## Input data:
--- START ---
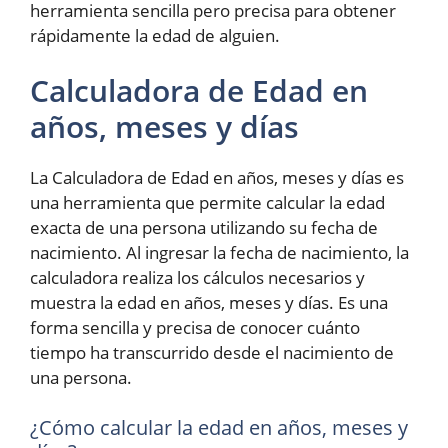
herramienta sencilla pero precisa para obtener
rápidamente la edad de alguien.
Calculadora de Edad en
años, meses y días
La Calculadora de Edad en años, meses y días es
una herramienta que permite calcular la edad
exacta de una persona utilizando su fecha de
nacimiento. Al ingresar la fecha de nacimiento, la
calculadora realiza los cálculos necesarios y
muestra la edad en años, meses y días. Es una
forma sencilla y precisa de conocer cuánto
tiempo ha transcurrido desde el nacimiento de
una persona.
¿Cómo calcular la edad en años, meses y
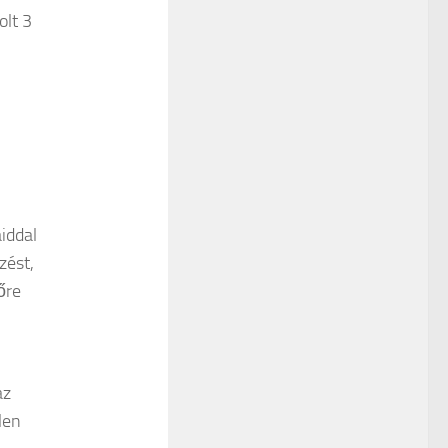
olt 3
áiddal
zést,
őre
az
len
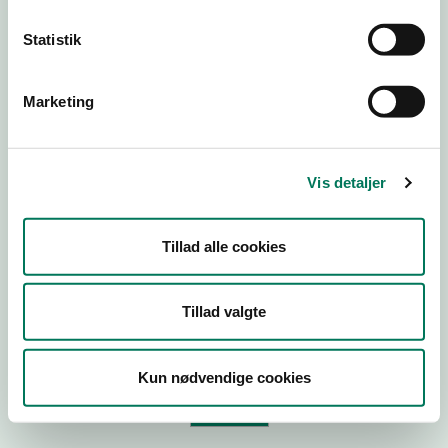
Statistik
Virksomhedstype
Branchegruppe
Marketing
Branche
ID-nummer
Vis detaljer
CVR-nr
P-nr
Tillad alle cookies
Tilføj smiley til dit website
Tillad valgte
Kopier link til at indsætte på virksomhedens hjemmeside
Kun nødvendige cookies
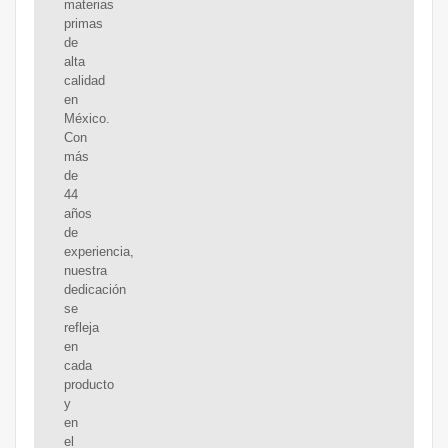
materias
primas
de
alta
calidad
en
México.
Con
más
de
44
años
de
experiencia,
nuestra
dedicación
se
refleja
en
cada
producto
y
en
el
--- END ---
## Instructions to follow:
After removing the pictures, restate the whole listing above word for word.

## Written solution:
herramienta sencilla pero precisa para obtener
rápidamente la edad de alguien.
Calculadora de Edad en
años, meses y días
La Calculadora de Edad en años, meses y días es
una herramienta que permite calcular la edad
exacta de una persona utilizando su fecha de
nacimiento. Al ingresar la fecha de nacimiento, la
calculadora realiza los cálculos necesarios y
muestra la edad en años, meses y días. Es una
forma sencilla y precisa de conocer cuánto
tiempo ha transcurrido desde el nacimiento de
una persona.
¿Cómo calcular la edad en años, meses y
olt 3
áiddal
zést,
őre
az
len
Statistik
Virksomhedstype
Branchegruppe
Marketing
Branche
ID-nummer
Vis detaljer
CVR-nr
P-nr
Tillad alle cookies
Tilføj smiley til dit website
Tillad valgte
Kopier link til at indsætte på virksomhedens hjemmeside
Kun nødvendige cookies
materias
primas
de
alta
calidad
en
México.
Con
más
de
44
años
de
experiencia,
nuestra
dedicación
se
refleja
en
cada
producto
y
en
el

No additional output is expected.